La corrupción se hallaba tan extendida que Chiang Kai-shek organizó una institución especial destinada a combatirla. Se conocía como la «Escuadra para el Azote de los Tigres», debido a que los ciudadanos comparaban a los funcionarios corruptos con temibles tigres y tal denominación estimulaba, por tanto, sus quejas y denuncias. Sin embargo, no tardó en ponerse de manifiesto que ello no constituía sino un medio de aquellos que eran realmente poderosos para extorsionar económicamente a los ricos. El «azote de los tigres» constituía una actividad sumamente lucrativa.

Mucho peores qué aquello eran los flagrantes saqueos. El doctor Xia recibía regularmente la visita de grupos de soldados que lo saludaban respetuosamente y, a continuación, decían con voz exageradamente servil: «Honorable doctor Xia, algunos de nuestros colegas se encuentran en graves apuros económicos. ¿Cree usted que podría prestarnos algún dinero?» No era prudente negarse. Cualquiera que se enfrentara al Kuomintang se exponía a ser acusado de comunista, lo que por lo general implicaba ser detenido y, con frecuencia, torturado. Los soldados solían asimismo entrar en la consulta como si se tratara de su casa y exigir tratamiento y medicinas gratis. Al doctor Xia esto no le importaba demasiado -lo consideraba el deber de un médico frente a cualquier ser humano-, pero en algunas ocasiones los soldados se limitaban a arrebatarle las medicinas sin pedírselas para luego venderlas en el mercado negro. Existía una terrible escasez de medicinas.

A medida que se intensificaba la guerra civil, creció el número de soldados estacionados en Jinzhou. Las tropas del Gobierno central -sometidas directamente a las órdenes de Chiang Kai-shek- se mostraban relativamente bien disciplinadas, pero aquellas que no recibían sueldo alguno del Gobierno central se veían obligadas a «vivir de la tierra».

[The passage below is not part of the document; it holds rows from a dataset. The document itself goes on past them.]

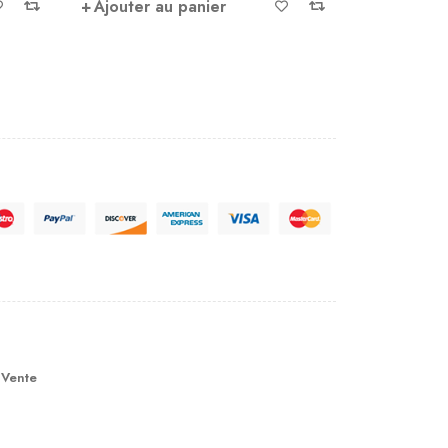
Ajouter au panier
sur
Ajou
5
 Vente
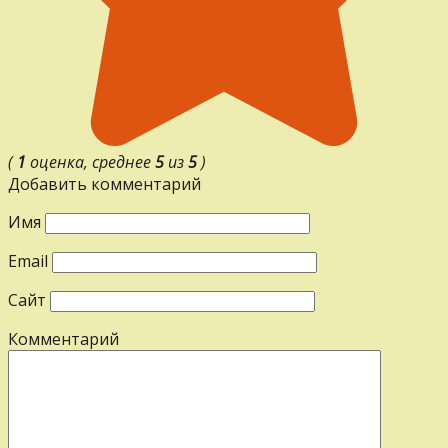
(
1
оценка, среднее
5
из
5
)
Добавить комментарий
Имя
Email
Сайт
Комментарий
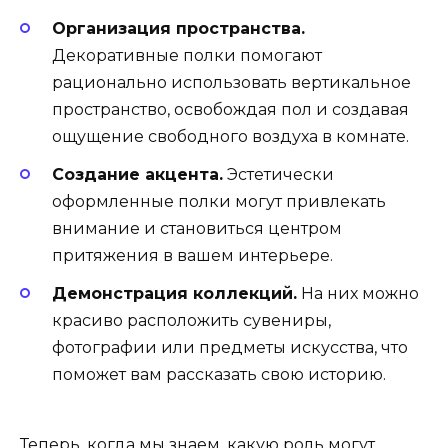
Организация пространства.
Декоративные полки помогают
рационально использовать вертикальное
пространство, освобождая пол и создавая
ощущение свободного воздуха в комнате.
Создание акцента.
Эстетически
оформленные полки могут привлекать
внимание и становиться центром
притяжения в вашем интерьере.
Демонстрация коллекций.
На них можно
красиво расположить сувениры,
фотографии или предметы искусства, что
поможет вам рассказать свою историю.
Теперь, когда мы знаем, какую роль могут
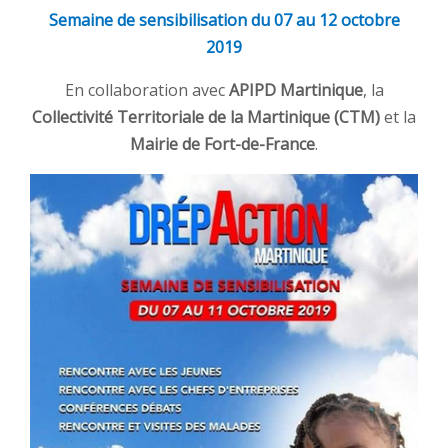
Semaine de sensibilisation du 07 au 12 octobre
2019
En collaboration avec
APIPD Martinique
, la
Collectivité Territoriale de la Martinique (CTM)
et la
Mairie de Fort-de-France
.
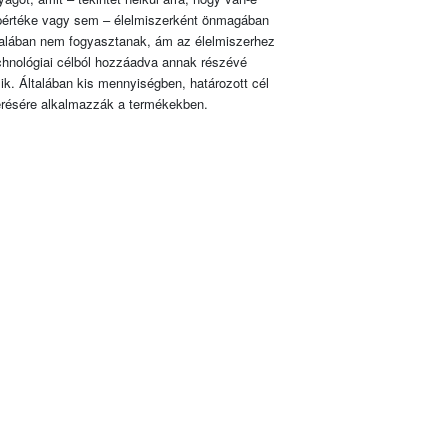
pértéke vagy sem – élelmiszerként önmagában
talában nem fogyasztanak, ám az élelmiszerhez
chnológiai célból hozzáadva annak részévé
lik. Általában kis mennyiségben, határozott cél
érésére alkalmazzák a termékekben.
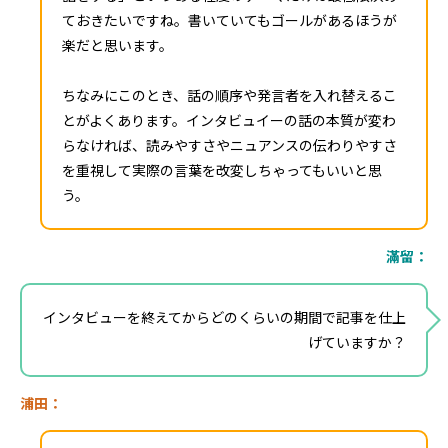
ておきたいですね。書いていてもゴールがあるほうが
楽だと思います。
ちなみにこのとき、話の順序や発言者を入れ替えるこ
とがよくあります。インタビュイーの話の本質が変わ
らなければ、読みやすさやニュアンスの伝わりやすさ
を重視して実際の言葉を改変しちゃってもいいと思
う。
滿留：
インタビューを終えてからどのくらいの期間で記事を仕上
げていますか？
浦田：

En el departamento de formación docente, mi madre entabló una estrecha amistad con una hermosa y vivaracha joven de diecisiete años llamada Bai. Mi madre admiraba y respetaba a Bai. Cuando le habló del desencanto que le había producido el Kuomintang, Bai le dijo que «contemplara el bosque, y no los árboles aislados»: toda fuerza, dijo, tiene sus defectos. Bai se mostraba apasionadamente partidaria del Kuomintang: tanto, que se había unido a uno de sus servicios de inteligencia. En uno de los cursos de formación, se le indicó de modo inequívoco que debería informar acerca de sus compañeros. Ella se negó. Pocas noches después, sus compañeros de curso oyeron un disparo procedente de su dormitorio. Al abrir la puerta, la vieron tendida en la cama, boqueando, con el rostro mortalmente pálido. La almohada estaba manchada de sangre. Murió sin alcanzar a decir una palabra. Los periódicos publicaron la historia calificándola de «caso de color melocotón», que significa crimen pasional. Afirmaban que había sido asesinada por un amante celoso. Pero nadie lo creyó. Bai se había comportado siempre de un modo sumamente recatado en lo que se refería a los hombres. Mi madre oyó decir que la habían matado porque había intentado marcharse.

La tragedia no concluyó ahí. La madre de Bai trabajaba como empleada de hogar fija en casa de una acaudalada familia que poseía una pequeña tienda de objetos de oro. La muerte de su única hija la sumió en un profundo desconsuelo, lo que se combinaba con la cólera que le producían las calumniosas sugerencias de los periódicos que afirmaban que su hija había tenido varios amantes que se peleaban por ella y que habían terminado por matarla. El más sagrado tesoro de una mujer era su castidad, y se suponía que debía defenderla hasta la muerte. Varios días después de la muerte de Bai, su madre se ahorcó. Su amo recibió la visita de unos matones que le acusaron de ser responsable de su muerte. No era mal pretexto para exigir dinero, y el hombre no tardó en perder su establecimiento.

Un día, alguien llamó con los nudillos a la puerta de los Xia, y un hombre en las postrimerías de la treintena y ataviado con el uniforme del Kuomintang entró y se inclinó frente a mi abuela, dirigiéndose a ella como «hermana mayor» y al doctor Xia como «cuñado mayor». Tardaron unos instantes en darse cuenta de que aquel hombre elegante y saludable era Han-chen, el mismo que había sido torturado y salvado del garrote y al que habían ocultado durante tres meses en su casa hasta que recuperó la salud. Junto a él, también de uniforme, se había presentado un joven alto y esbelto que más parecía un estudiante que un soldado. Han-chen lo presentó como su amigo Zhu-ge. A mi madre le cayó bien inmediatamente.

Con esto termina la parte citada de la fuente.